Para os paulistas e paulistanos, a coisa é ainda mais louca. Quando me perguntam como é o clima na cidade de São Paulo, eu costumo dizer que quem mora nesta cidade precisa sair de casa preparado para enfrentar as quatro estações do ano (primavera, verão, outono e inverno) em um único dia. E vale lembrar que, esta mesma pessoa também precisará andar pelas ruas com bolsa ou mochila, pois quando a temperatura subir será necessário começar a remover as suas peças de roupas, (parecendo uma cebola cheia de camadas) e depois guardá-las; tudo isto porque os passageiros do transporte público da cidade reclamam muito quando andamos com grandes volumes nas mãos.

Antes de seguirmos, gostaria de lembrar que no Brasil, há estados que não conhecem baixas temperaturas.

No caso de New Delhi, a questão da temperatura é ainda mais intensa. E não pense que é exagero da minha parte não. Quando digo que a coisa é intensa, quero dizer que a temperatura em New Delhi pode te fazer congelar ou derreter, tudo depende da época do ano em que você faz esta visita.

O ar de New Delhi é seco e a poluição é grande. Ao longo do ano a temperatura pode variar entre 8ºC e 43ºC. No entanto, sortuda como eu sou, quando desembarquei do avião, os termômetros marcavam apenas 4ºC.

As riquezas de New Delhi

New Delhi abriga entre as belíssimas arquiteturas modernas, ótimas opções de áreas verdes, além de templos grandiosos (Hindus, Islãmicos, Sikhs, Budistas e Jainistas).

Uma das grandes curiosidades, é que você poderá encontrar dentro destes templos detalhes riquíssimos esculpidos à mão, sejam eles em peças pequenas ou em paredes inteiras. Falamos de detalhes que foram e estão esculpidos em muros com larguras maiores que as de campos de futebol.

Em New Delhi, você também irá se deparar com itens arqueológicos de diferentes civilizações; como monumentos herdados pela colonização britânica e também com algumas ruínas sobreviventes de antigos Impérios (Mogol, Árabe, Sikh e Europeu).

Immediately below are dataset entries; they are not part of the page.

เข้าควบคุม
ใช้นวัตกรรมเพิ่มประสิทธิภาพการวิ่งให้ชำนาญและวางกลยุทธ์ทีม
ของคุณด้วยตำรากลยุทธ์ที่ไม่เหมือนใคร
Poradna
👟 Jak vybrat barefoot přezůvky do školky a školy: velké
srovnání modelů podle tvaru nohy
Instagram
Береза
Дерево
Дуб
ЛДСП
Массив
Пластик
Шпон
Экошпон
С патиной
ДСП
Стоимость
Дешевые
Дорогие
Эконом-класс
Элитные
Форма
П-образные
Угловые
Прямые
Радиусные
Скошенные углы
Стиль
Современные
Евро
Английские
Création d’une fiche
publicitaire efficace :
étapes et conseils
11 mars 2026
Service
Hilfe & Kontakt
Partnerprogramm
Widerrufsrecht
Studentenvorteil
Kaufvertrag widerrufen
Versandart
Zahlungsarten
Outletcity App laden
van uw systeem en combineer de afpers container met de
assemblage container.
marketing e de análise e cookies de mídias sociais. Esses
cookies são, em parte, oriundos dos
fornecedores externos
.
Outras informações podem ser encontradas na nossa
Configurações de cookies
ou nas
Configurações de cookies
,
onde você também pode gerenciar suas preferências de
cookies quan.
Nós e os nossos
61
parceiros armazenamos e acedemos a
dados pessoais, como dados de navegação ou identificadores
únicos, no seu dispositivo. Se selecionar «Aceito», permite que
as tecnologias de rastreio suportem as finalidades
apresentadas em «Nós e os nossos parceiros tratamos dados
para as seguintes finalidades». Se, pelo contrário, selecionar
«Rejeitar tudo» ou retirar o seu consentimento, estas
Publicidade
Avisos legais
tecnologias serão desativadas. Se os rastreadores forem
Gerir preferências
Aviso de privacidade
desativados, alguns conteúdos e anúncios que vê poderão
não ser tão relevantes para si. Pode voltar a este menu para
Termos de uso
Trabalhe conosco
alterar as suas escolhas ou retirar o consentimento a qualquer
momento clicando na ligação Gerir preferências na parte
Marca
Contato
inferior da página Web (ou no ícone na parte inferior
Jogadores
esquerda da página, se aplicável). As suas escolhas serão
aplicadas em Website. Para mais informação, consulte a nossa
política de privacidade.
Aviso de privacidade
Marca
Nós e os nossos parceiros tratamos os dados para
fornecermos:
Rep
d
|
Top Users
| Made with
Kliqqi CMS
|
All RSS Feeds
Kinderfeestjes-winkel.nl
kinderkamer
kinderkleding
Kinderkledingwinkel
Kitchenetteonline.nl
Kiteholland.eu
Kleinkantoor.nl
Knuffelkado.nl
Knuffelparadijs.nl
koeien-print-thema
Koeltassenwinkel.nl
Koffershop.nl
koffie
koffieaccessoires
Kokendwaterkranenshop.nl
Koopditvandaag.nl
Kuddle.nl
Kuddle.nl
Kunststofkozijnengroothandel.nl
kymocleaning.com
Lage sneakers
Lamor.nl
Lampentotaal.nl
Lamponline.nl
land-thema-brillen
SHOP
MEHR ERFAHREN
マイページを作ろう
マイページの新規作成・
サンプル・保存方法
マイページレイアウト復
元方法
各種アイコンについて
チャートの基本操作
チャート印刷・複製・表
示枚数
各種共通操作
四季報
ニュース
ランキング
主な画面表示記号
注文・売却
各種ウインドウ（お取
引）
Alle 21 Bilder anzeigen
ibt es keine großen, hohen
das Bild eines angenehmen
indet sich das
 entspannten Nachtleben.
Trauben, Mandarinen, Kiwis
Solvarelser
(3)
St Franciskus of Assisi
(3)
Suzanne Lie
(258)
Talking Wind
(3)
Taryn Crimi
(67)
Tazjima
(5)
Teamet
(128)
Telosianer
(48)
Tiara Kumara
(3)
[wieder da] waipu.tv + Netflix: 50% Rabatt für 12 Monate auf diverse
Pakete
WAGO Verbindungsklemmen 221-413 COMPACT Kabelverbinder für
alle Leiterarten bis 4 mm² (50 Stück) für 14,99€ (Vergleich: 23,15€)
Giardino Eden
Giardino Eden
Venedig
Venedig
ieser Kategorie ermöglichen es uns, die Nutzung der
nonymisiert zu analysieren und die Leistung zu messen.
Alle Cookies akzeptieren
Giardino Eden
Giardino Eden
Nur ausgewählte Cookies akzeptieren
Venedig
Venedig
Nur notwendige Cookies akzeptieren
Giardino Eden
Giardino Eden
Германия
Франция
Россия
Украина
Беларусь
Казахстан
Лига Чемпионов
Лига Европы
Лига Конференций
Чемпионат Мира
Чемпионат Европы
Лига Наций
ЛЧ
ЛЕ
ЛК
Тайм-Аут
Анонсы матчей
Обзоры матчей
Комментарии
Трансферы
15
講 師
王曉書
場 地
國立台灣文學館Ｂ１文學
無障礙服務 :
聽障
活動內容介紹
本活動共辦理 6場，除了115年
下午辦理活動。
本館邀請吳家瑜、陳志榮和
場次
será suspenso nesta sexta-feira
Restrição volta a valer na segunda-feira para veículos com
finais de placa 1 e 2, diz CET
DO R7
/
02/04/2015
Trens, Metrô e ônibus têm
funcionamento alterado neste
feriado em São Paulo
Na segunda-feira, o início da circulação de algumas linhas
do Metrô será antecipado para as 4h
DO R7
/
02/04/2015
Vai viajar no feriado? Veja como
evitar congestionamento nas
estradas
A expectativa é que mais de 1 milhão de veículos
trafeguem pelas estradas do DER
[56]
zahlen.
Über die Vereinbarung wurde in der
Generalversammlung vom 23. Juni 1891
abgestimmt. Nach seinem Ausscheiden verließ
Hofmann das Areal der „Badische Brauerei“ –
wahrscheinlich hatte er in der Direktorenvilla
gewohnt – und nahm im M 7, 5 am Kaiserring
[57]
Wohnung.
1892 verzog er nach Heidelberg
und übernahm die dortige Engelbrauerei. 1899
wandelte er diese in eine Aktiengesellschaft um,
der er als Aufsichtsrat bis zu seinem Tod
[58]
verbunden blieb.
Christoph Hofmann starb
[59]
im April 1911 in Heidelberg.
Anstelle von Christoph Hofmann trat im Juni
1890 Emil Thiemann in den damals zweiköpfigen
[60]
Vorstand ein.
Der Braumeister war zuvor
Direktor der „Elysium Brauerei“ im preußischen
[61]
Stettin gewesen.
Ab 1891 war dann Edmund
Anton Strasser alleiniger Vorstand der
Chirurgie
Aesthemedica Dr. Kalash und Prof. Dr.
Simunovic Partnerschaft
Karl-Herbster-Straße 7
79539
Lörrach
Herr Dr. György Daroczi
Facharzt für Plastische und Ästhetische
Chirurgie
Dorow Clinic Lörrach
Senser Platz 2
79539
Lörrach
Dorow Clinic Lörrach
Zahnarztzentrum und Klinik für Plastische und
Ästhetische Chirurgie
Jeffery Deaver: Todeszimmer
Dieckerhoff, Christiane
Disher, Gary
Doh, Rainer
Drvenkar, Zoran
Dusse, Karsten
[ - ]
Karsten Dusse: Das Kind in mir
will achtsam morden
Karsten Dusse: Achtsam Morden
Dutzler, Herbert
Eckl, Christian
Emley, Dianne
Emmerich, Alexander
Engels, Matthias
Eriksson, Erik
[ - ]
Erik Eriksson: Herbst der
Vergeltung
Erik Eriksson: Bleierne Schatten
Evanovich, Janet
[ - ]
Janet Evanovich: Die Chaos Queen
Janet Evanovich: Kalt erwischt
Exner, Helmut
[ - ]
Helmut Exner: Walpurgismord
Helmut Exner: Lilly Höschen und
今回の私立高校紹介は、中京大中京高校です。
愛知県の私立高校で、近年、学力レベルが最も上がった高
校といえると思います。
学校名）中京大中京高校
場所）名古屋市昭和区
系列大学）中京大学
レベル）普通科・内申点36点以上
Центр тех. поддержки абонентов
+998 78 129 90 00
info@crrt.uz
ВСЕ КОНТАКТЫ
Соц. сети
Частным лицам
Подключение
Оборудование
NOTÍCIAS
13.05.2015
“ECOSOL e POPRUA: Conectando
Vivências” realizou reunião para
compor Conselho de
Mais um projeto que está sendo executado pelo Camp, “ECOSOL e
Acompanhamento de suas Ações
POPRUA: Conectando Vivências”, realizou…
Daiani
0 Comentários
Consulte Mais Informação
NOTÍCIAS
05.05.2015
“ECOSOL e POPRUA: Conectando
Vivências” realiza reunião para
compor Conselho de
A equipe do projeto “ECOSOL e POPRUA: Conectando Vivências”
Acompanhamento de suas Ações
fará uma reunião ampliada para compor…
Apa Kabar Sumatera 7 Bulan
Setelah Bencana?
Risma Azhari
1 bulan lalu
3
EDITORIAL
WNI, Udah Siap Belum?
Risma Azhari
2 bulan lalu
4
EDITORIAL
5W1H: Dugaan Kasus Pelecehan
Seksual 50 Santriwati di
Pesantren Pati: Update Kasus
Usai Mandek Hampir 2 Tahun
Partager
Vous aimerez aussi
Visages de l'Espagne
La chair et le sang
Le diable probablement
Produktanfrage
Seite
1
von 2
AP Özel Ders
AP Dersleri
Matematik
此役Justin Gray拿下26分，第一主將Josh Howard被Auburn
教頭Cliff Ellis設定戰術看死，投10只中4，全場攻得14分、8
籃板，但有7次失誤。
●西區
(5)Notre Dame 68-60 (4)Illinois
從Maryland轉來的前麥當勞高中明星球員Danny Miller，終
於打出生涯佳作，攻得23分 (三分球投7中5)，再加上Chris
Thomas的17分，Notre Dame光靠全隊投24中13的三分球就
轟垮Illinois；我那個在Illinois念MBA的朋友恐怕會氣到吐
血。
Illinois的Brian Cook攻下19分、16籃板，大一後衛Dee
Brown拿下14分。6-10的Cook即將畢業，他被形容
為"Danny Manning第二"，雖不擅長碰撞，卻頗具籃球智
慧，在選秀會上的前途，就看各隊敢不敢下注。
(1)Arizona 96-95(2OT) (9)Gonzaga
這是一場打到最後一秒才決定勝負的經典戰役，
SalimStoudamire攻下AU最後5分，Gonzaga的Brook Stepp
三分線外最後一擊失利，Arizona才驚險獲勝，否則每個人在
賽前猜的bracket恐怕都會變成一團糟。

O que visitar em New Delhi

Há muitas opções interessantes de lugares a serem visitados. Eu dividirei com vocês aqui no blog um pouco sobre todos os lugares que visitei. Além de também compartilhar dicas sobre os lugares que ainda não fui, mas irei em breve.

Mas atenção, dentro de muitos desses lugares é proibido a utilização de aparelhos celulares e câmeras. Ou seja, sabe aquela “selfie” que você planejou tirar e postar nas redes sociais? Esqueça!. Ou melhor, contente-se em tirar esta foto apenas do lado de fora.

O que acontece com você, aquilo que você vê do lado de dentro se torna parte da sua memória, e se alguém quiser saber como foi a visita lá dentro, deverá estar aberto à te ouvir e a enxergar com os seus olhos.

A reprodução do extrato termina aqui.